The acknowledgement that the opportunity had to be earned, not just given, suggests he understood what was at stake for the people who had backed him. He left in December 2015. In January 2016, he was suiting up for Junior Varsity at McKinney Boyd High School in Dallas, which gave him a taste of humility. “I thought I was really confident,” he says. “But when I came to the States, I definitely got humbled, just having to learn the basics and going from streetball to organised basketball.”

What followed were hours after school, patience from coaches, and the slow work of converting instinct into technical fluency.
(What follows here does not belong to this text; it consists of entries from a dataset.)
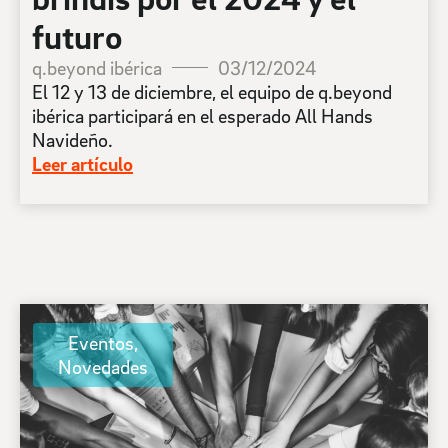
futuro
q.beyond ibérica
03/12/2024
El 12 y 13 de diciembre, el equipo de q.beyond
ibérica participará en el esperado All Hands
Navideño.
Leer artículo
Eventos
,
Novedades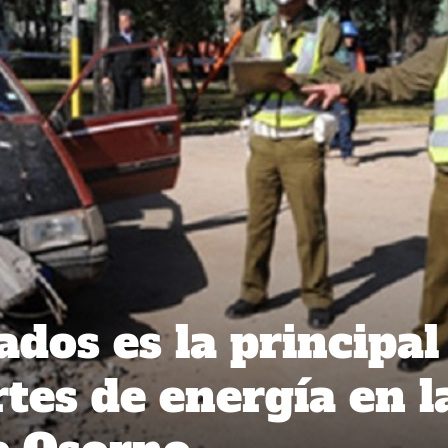
dos es la principal
tes de energía en l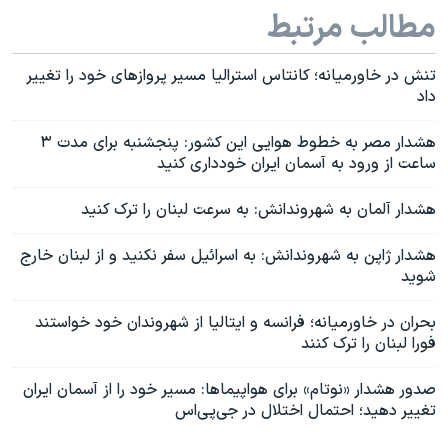
مطالب مرتبط
تنش‌ در خاورمیانه؛ کانتاس استرالیا مسیر پروازهای خود را تغییر
داد
هشدار مصر به خطوط هوایی این کشور: پنجشنبه برای مدت ۳
ساعت از ورود به آسمان ایران خودداری کنید
هشدار آلمان به شهروندانش: به سرعت لبنان را ترک کنید
هشدار ژاپن به شهروندانش: به اسرائیل سفر نکنید و از لبنان خارج
شوید
بحران در خاورمیانه؛ فرانسه و ایتالیا از شهروندان خود خواستند
فورا لبنان را ترک کنند
صدور هشدار «نوتام» برای هواپیماها: مسیر خود را از آسمان ایران
تغییر دهید؛ احتمال اختلال در جی‌پی‌اس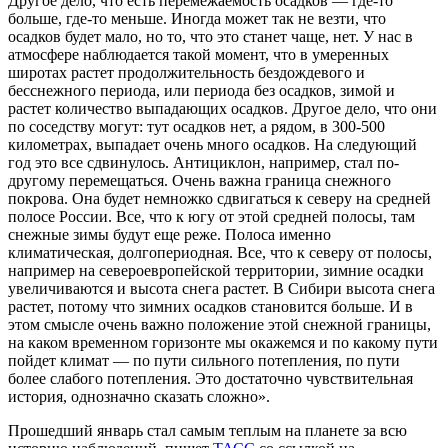
Другое дело, что есть перемежаемость осадков — где-то
больше, где-то меньше. Иногда может так не везти, что
осадков будет мало, но то, что это станет чаще, нет. У нас в
атмосфере наблюдается такой момент, что в умеренных
широтах растет продолжительность бездождевого и
бесснежного периода, или периода без осадков, зимой и
растет количество выпадающих осадков. Другое дело, что они
по соседству могут: тут осадков нет, а рядом, в 300-500
километрах, выпадает очень много осадков. На следующий
год это все сдвинулось. Антициклон, например, стал по-
другому перемещаться. Очень важна граница снежного
покрова. Она будет немножко сдвигаться к северу на средней
полосе России. Все, что к югу от этой средней полосы, там
снежные зимы будут еще реже. Полоса именно
климатическая, долгопериодная. Все, что к северу от полосы,
например на североевропейской территории, зимние осадки
увеличиваются и высота снега растет. В Сибири высота снега
растет, потому что зимних осадков становится больше. И в
этом смысле очень важно положение этой снежной границы,
на каком временном горизонте мы окажемся и по какому пути
пойдет климат — по пути сильного потепления, по пути
более слабого потепления. Это достаточно чувствительная
история, однозначно сказать сложно».
Прошедший январь стал самым теплым на планете за всю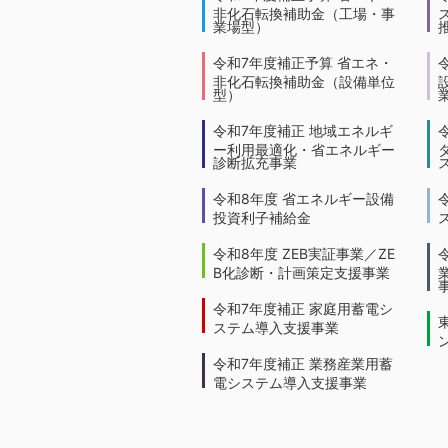
非化石転換補助金（工場・事
業場型）
令和7年度補正予算 省エネ・
非化石転換補助金（設備単位
型）
令和7年度補正 地域エネルギ
ー利用最適化・省エネルギー
診断拡充事業
令和8年度 省エネルギー設備
投資利子補給金
令和8年度 ZEB実証事業／ZE
B化診断・計画策定支援事業
令和7年度補正 家庭用蓄電シ
ステム導入支援事業
令和7年度補正 業務産業用蓄
電システム導入支援事業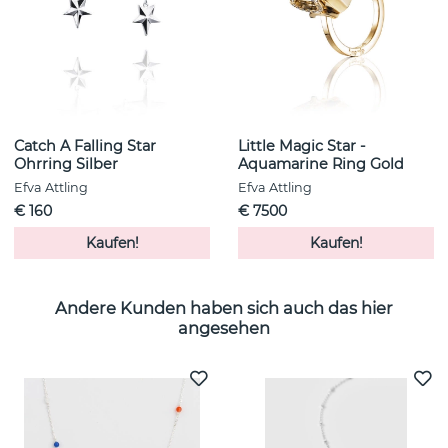
Catch A Falling Star
Little Magic Star -
Ohrring Silber
Aquamarine Ring Gold
Efva Attling
Efva Attling
€ 160
€ 7500
Kaufen!
Kaufen!
Andere Kunden haben sich auch das hier
angesehen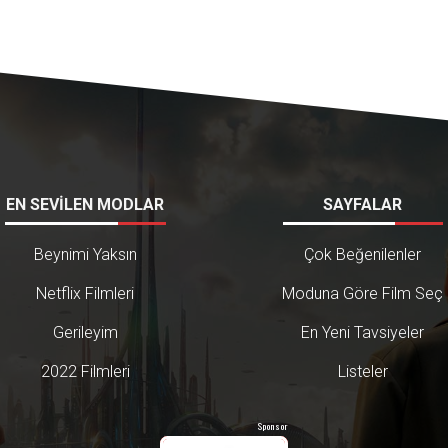
EN SEVİLEN MODLAR
SAYFALAR
Beynimi Yaksın
Çok Beğenilenler
Netflix Filmleri
Moduna Göre Film Seç
Gerileyim
En Yeni Tavsiyeler
2022 Filmleri
Listeler
Sponsor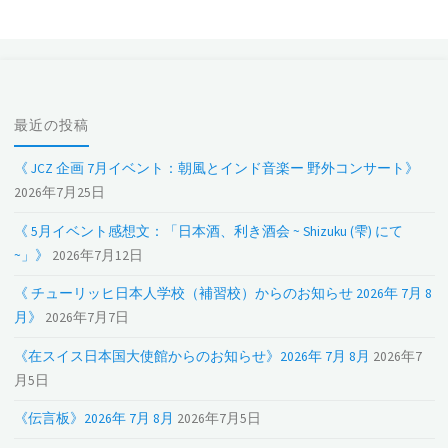
最近の投稿
《 JCZ 企画 7月イベント：朝風とインド音楽ー 野外コンサート》
2026年7月25日
《 5月イベント感想文：「日本酒、利き酒会 ~ Shizuku (雫) にて
~」》
2026年7月12日
《 チューリッヒ日本人学校（補習校）からのお知らせ 2026年 7月 8
月》
2026年7月7日
《在スイス日本国大使館からのお知らせ》2026年 7月 8月
2026年7
月5日
《伝言板》2026年 7月 8月
2026年7月5日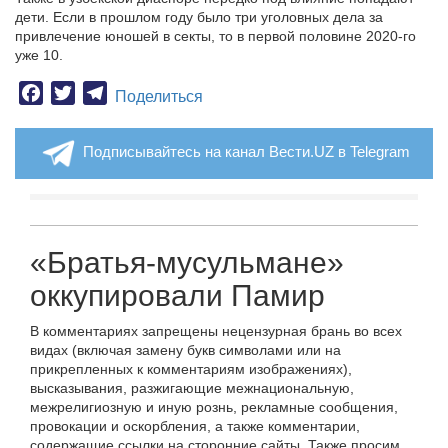
дети. Если в прошлом году было три уголовных дела за
привлечение юношей в секты, то в первой половине 2020-го
уже 10.
Facebook
Twitter
Telegram
Поделиться
Подписывайтесь на канал Вести.UZ в Telegram
«Братья-мусульмане»
оккупировали Памир
В комментариях запрещены нецензурная брань во всех
видах (включая замену букв символами или на
прикрепленных к комментариям изображениях),
высказывания, разжигающие межнациональную,
межрелигиозную и иную рознь, рекламные сообщения,
провокации и оскорбления, а также комментарии,
содержащие ссылки на сторонние сайты. Также просим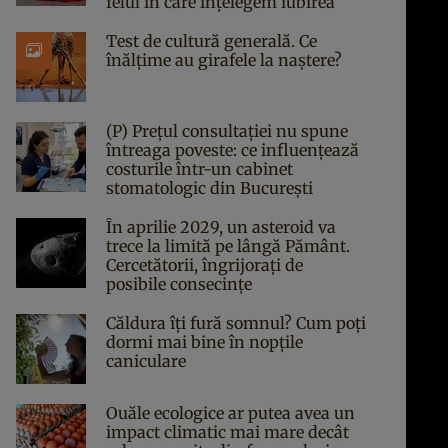
felul în care înțelegem iubirea
Test de cultură generală. Ce
înălțime au girafele la naștere?
(P) Prețul consultației nu spune
întreaga poveste: ce influențează
costurile într-un cabinet
stomatologic din București
În aprilie 2029, un asteroid va
trece la limită pe lângă Pământ.
Cercetătorii, îngrijorați de
posibile consecințe
Căldura îți fură somnul? Cum poți
dormi mai bine în nopțile
caniculare
Ouăle ecologice ar putea avea un
impact climatic mai mare decât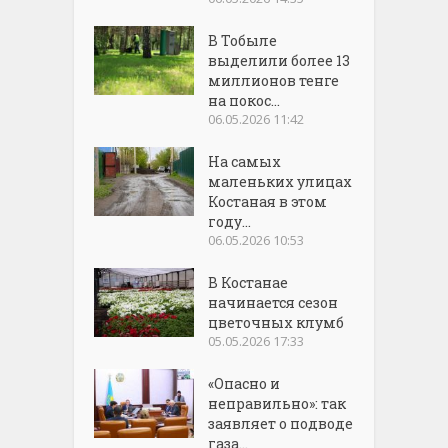
В Тобыле
выделили более 13
миллионов тенге
на покос...
06.05.2026 11:42
На самых
маленьких улицах
Костаная в этом
году...
06.05.2026 10:53
В Костанае
начинается сезон
цветочных клумб
05.05.2026 17:33
«Опасно и
неправильно»: так
заявляет о подводе
газа...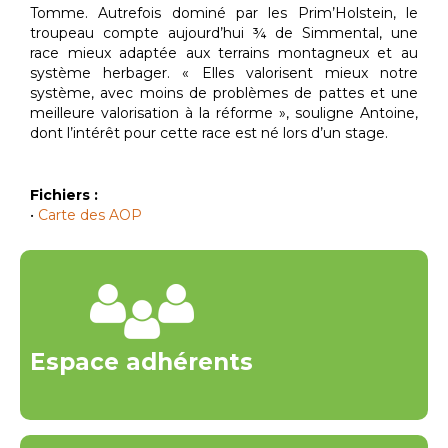
Tomme. Autrefois dominé par les Prim’Holstein, le
troupeau compte aujourd’hui ¾ de Simmental, une
race mieux adaptée aux terrains montagneux et au
système herbager. « Elles valorisent mieux notre
système, avec moins de problèmes de pattes et une
meilleure valorisation à la réforme », souligne Antoine,
dont l’intérêt pour cette race est né lors d’un stage.
Fichiers :
•
Carte des AOP
Espace adhérents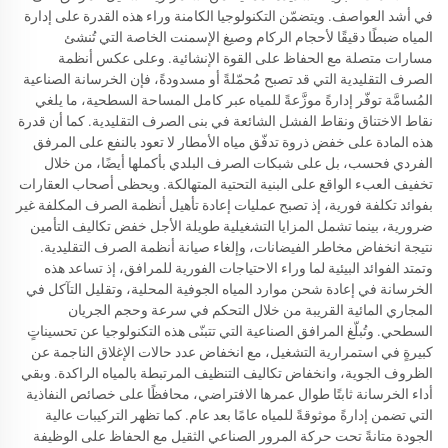
في أشد العواصف. ويتضمّن التكنولوجيا الكامنة وراء هذه القدرة على إدارة
المياه ضبطًا دقيقًا لأحجام الركام وصيغ الإسمنت الخاصة التي تُنشئ
مسارات متصلة مع الحفاظ على القوة الإنشائية. وعلى عكس أنظمة
الصرف التقليدية التي قد تصبح مُحمّلةً أو مسدودةً، فإن الخرسانة الصناعية
المُسامَّة توفّر إدارةً موزَّعةً للمياه عبر كامل المساحة السطحية، ما يلغي
نقاط الاختناق ونقاط الفشل الشائعة في بنى الصرف التقليدية. كما أن قدرة
هذه المادة على خفض ذروة تدفّق مياه الأمطار لا تعود بالنفع على المرفق
الفردي فحسب، بل على شبكات الصرف البلدي بأكملها أيضًا، من خلال
تخفيف العبء الواقع على البنية التحتية المتهالكة. ويحظى أصحاب العقارات
بفوائد تكلفة فورية، إذ تصبح عمليات إعادة تأهيل أنظمة الصرف المكلفة غير
ضرورية، بينما تشمل المزايا التشغيلية طويلة الأجل خفض تكاليف التأمين
نتيجة انخفاض مخاطر الفيضانات، وإلغاء صيانة أنظمة الصرف التقليدية.
وتمتد الفوائد البيئية لما وراء الاحتياجات الفورية للمرافق، إذ تساعد هذه
الخرسانة في إعادة شحن موارد المياه الجوفية المحلية، وتقليل التآكل في
المجاري المائية القريبة من خلال التحكم في سرعة وحجم الجريان
السطحي. وتُبلّغ المرافق الصناعية التي تتبنّى هذه التكنولوجيا عن تحسيناتٍ
كبيرةٍ في استمرارية التشغيل، مع انخفاض عدد حالات الإغلاق الناجمة عن
الظروف الجوية، وانخفاض تكاليف التنظيف المرتبطة بالمياه الراكدة. وبقي
أداء الخرسانة ثابتًا طوال عمرها الافتراضي، محافظًا على خصائص النفاذية
التي تضمن إدارةً موثوقةً للمياه عامًا بعد عام. كما تظهر التركيبات عالية
الجودة متانةً تحت حركة المرور الصناعي الثقيل مع الحفاظ على الوظيفة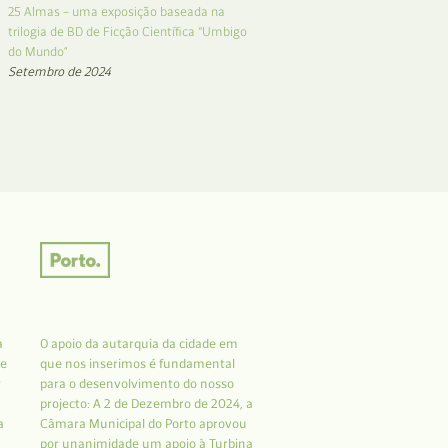
25 Almas – uma exposição baseada na
trilogia de BD de Ficção Científica “Umbigo
do Mundo”
Setembro de 2024
a
O apoio da autarquia da cidade em
 e
que nos inserimos é fundamental
r
para o desenvolvimento do nosso
projecto: A 2 de Dezembro de 2024, a
a
Câmara Municipal do Porto aprovou
por unanimidade um apoio à Turbina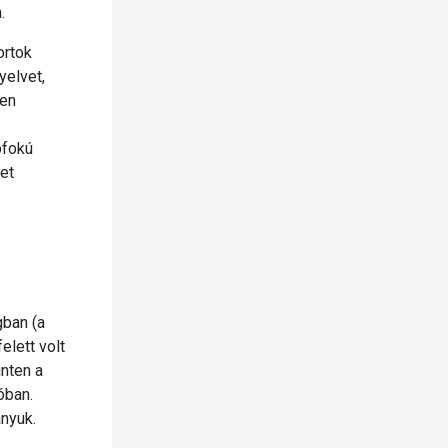
.
ortok
yelvet,
gen
pfokú
et
gban (a
elett volt
nten a
óban.
nyuk.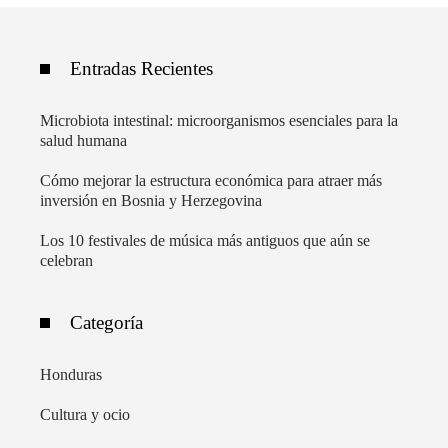
Entradas Recientes
Microbiota intestinal: microorganismos esenciales para la
salud humana
Cómo mejorar la estructura económica para atraer más
inversión en Bosnia y Herzegovina
Los 10 festivales de música más antiguos que aún se
celebran
Categoría
Honduras
Cultura y ocio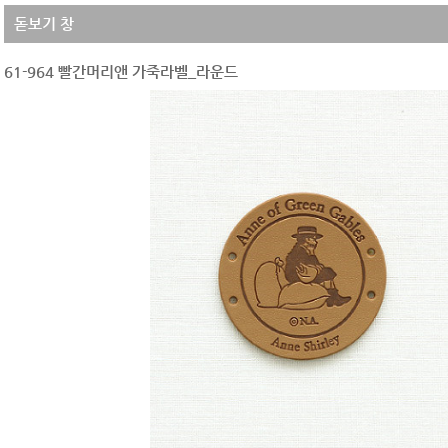
돋보기 창
61-964 빨간머리앤 가죽라벨_라운드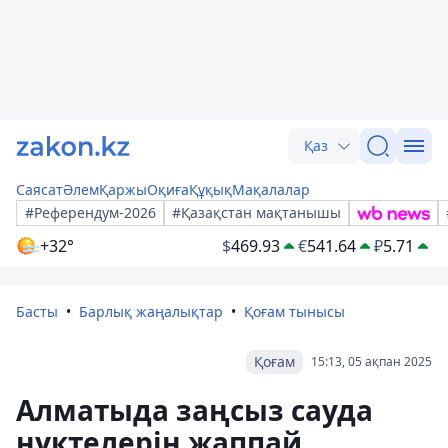
Қаз
Саясат
Әлем
Қаржы
Оқиға
Құқық
Мақалалар
#Референдум-2026
#Қазақстан мақтанышы
+32°
$
469.93
€
541.64
₽
5.71
Басты
Барлық жаңалықтар
Қоғам тынысы
Қоғам
15:13, 05 ақпан 2025
Алматыда заңсыз сауда
нүктелерін жаппай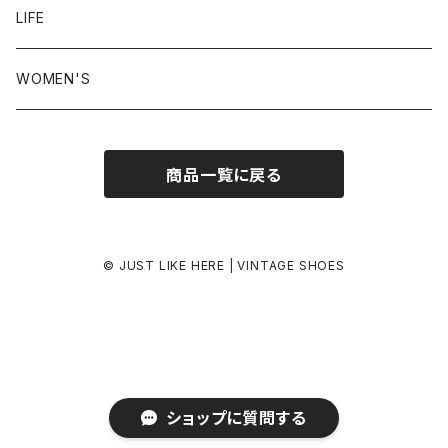
24.5-25.0 cm
LIFE
25.0-25.5 cm
WOMEN'S
25.5-26.0 cm
商品一覧に戻る
26.0-26.5 cm
26.5-27.0 cm
© JUST LIKE HERE | VINTAGE SHOES
27.0-27.5 cm
27.5-28.0 cm
ショップに質問する
28.0 cm-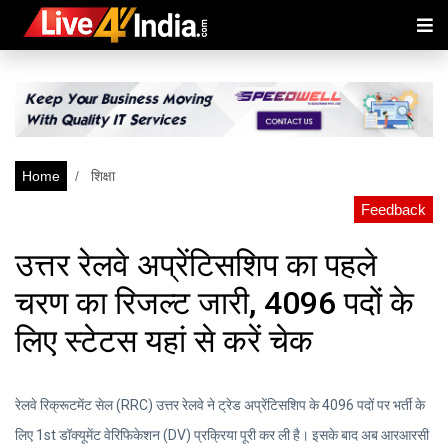
Home
शिक्षा
Feedback
उत्तर रेलवे अप्रेंटिसशिप का पहले
चरण का रिजल्ट जारी, 4096 पदों के
लिए स्टेटस यहां से करें चेक
रेलवे रिक्रूटमेंट सेल (RRC) उत्तर रेलवे ने ट्रेड अप्रेंटिसशिप के 4096 पदों पर भर्ती के
लिए 1st डॉक्यूमेंट वेरिफिकेशन (DV) प्रक्रिया पूरी कर ली है। इसके बाद अब आरआरसी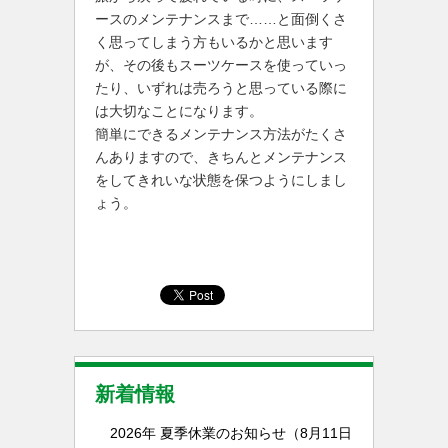
ースのメンテナンスまで……と面倒くさ
く思ってしまう方もいるかと思います
が、その後もスーツケースを使っていっ
たり、いずれは売ろうと思っている際に
は大切なことになります。
簡単にできるメンテナンス方法がたくさ
んありますので、きちんとメンテナンス
をしてきれいな状態を保つようにしまし
ょう。
新着情報
2026年 夏季休業のお知らせ（8月11日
By the following year, he was on varsity. “It’s always been a learning process,” he says. “Even when you watch my games, I’m still making mistakes.”

Osayi Osifo Al Ahly BAL 2026
Osayi Osifo is ready to help Al Ahly win a second BAL title.

Building inside the Spurs system

After college, Osifo entered the NBA’s development ecosystem through the Austin Spurs, widely regarded as one of the most aligned pipelines in the G League. The environment offered exposure to NBA-level coaching, high-density talent pools, and a culture built around incremental improvement. “It’s one of the best organisations in the world,” he says. His time in the system included playoff runs, summer league appearances, and training camp exposure, one season culminating in a franchise-high win total. Osifo has since become co-captain, and even now, he still resists framing any of it as finished.

All eyes on Al Ahly

Since graduating from college, Osifo had wanted to play in the Basketball Africa League. An earlier opportunity with a South African team had come and gone without materialising, interest from the Cape Town Tigers in the league’s early days that never quite aligned. However, the pathway remained open, particularly through the G League’s integration with BAL rosters, and this season, through Al Ahly, everything converged.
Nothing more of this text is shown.